▶ PROBLEM DESCRIPTION
All lines below starting at the one that holds "والمفروشات." and ending at the one that holds "Gyakori Kérdések (GYIK)" should be printed exactly, ends included. Pictures should not be printed, nor anything else.

▶ RECORDS FOR THE TASK
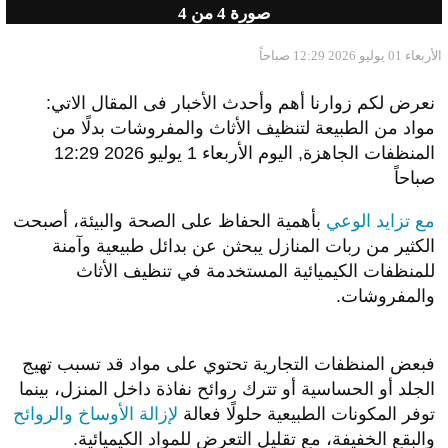
صورة
4
من 4
الأربعاء 01 يوليو 2026 12:29 صباحاً
نعرض لكم زوارنا أهم وأحدث الأخبار فى المقال الاتي:
مواد من الطبيعة لتنظيف الأثاث والمفروشات بدلًا من
المنظفات الجاهزة, اليوم الأربعاء 1 يوليو 2026 12:29
صباحاً
مع تزايد الوعي
بأهمية الحفاظ على الصحة والبيئة، أصبحت
الكثير من ربات المنازل يبحثن عن بدائل طبيعية وآمنة
للمنظفات الكيميائية المستخدمة في تنظيف الأثاث
والمفروشات.
فبعض المنظفات التجارية تحتوي على مواد قد تسبب تهيج
الجلد أو الحساسية أو تترك روائح نفاذة داخل المنزل، بينما
توفر المكونات الطبيعية حلولًا فعالة
لإزالة الأوساخ والروائح
والبقع الخفيفة، مع تقليل التعرض للمواد الكيميائية.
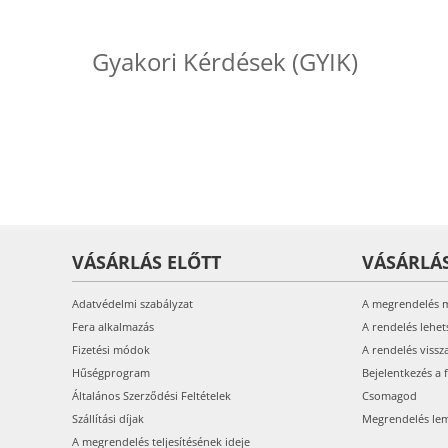
Gyakori Kérdések (GYIK)
VÁSÁRLÁS ELŐTT
VÁSÁRLÁ
Adatvédelmi szabályzat
A megrendelés 
Fera alkalmazás
A rendelés lehet
Fizetési módok
A rendelés vissz
Hűségprogram
Bejelentkezés a 
Általános Szerződési Feltételek
Csomagod
Szállítási díjak
Megrendelés le
A megrendelés teljesítésének ideje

▶ WRITTEN ANSWER
والمفروشات.
فبعض المنظفات التجارية تحتوي على مواد قد تسبب تهيج
الجلد أو الحساسية أو تترك روائح نفاذة داخل المنزل، بينما
توفر المكونات الطبيعية حلولًا فعالة
لإزالة الأوساخ والروائح
والبقع الخفيفة، مع تقليل التعرض للمواد الكيميائية.
Gyakori Kérdések (GYIK)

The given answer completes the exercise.